Neither the cancer center nor the nursing home had lasting radioactive contamination, as the iridium stayed contained in the pellet.

== Secondary incident ==
A second, unrelated incident occurred on December 7, 1992, at the Greater Pittsburgh Cancer Center in Pittsburgh, Pennsylvania. This case also involved the snapping of the source wire, but the medical physicist attending the patient promptly reacted to the alarm by removing the source with forceps and placing it in a shielded container. No radiological consequences resulted.

== Causes ==
A report by the US Nuclear Regulatory Commission concluded Omnitron's testing for source wires was insufficient.
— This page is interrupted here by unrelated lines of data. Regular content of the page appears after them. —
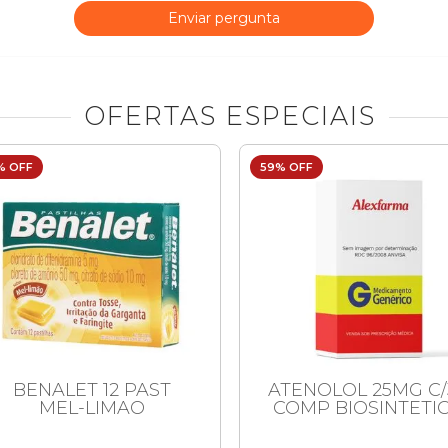
Enviar pergunta
OFERTAS ESPECIAIS
% OFF
59% OFF
BENALET 12 PAST
ATENOLOL 25MG C/
MEL-LIMAO
COMP BIOSINTETI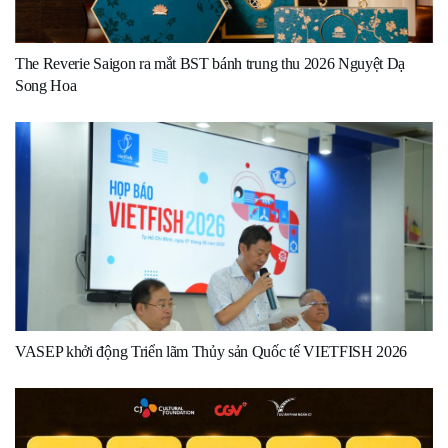
The Reverie Saigon ra mắt BST bánh trung thu 2026 Nguyệt Dạ
Song Hoa
VASEP khởi động Triển lãm Thủy sản Quốc tế VIETFISH 2026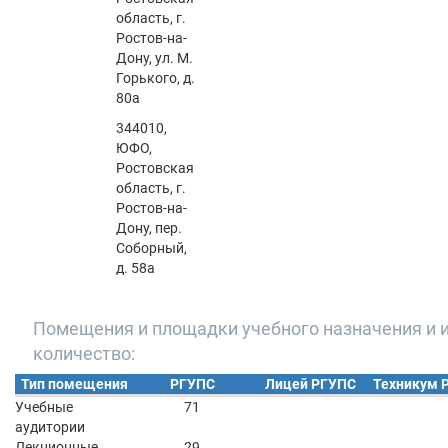
область, г.
Ростов-на-
Дону, ул. М.
Горького, д.
80а
344010,
ЮФО,
Ростовская
область, г.
Ростов-на-
Дону, пер.
Соборный,
д. 58а
Помещения и площадки учебного назначения и 
количество:
Тип помещения
РГУПС
Лицей РГУПС
Техникум 
Учебные
71
аудитории
Лекционные
29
They did not perform metallurgical testing on the wires to ensure they were free of impurities, nor did they calculate tensile or shear stresses that the wire would be subjected to. The wire, made of a nickel-titanium shape-metal alloy, may also have been embrittled by a dilute hydrogen fluoride solution created by the teflon packaging in which the wire was shipped. In late September 1992 (2–3 months before the incidents), Omnitron replaced the teflon lining with stainless steel, as the teflon was visibly degraded where it was in contact with the source wire. This was treated primarily as a durability concern for the teflon, and Omnitron did not test the source wire for potential damage; source wires packaged prior to the switch were still in use and assumed safe.

== Regulatory consequences ==
At the time of the incident, there were no regulatory guidelines for radiation safety in the waste disposal industry. Although similar rules existed for the steel and scrap-metal industry, which had experienced previous radioactive scrap metal incidents, waste disposal was under-regulated. BFI's aggressive radiation-monitoring program was likely the only reason the waste was not incinerated. Even with these company-specific measures, the waste was still transported a significant distance across state lines, and no government agency was made aware of the incident for four days after the initial discovery of the material. The case also raised doubt about the cancer center's safety protocols. The radiation oncologist involved was barred from NRC-licensed activities for safety violations both related and unrelated to the case.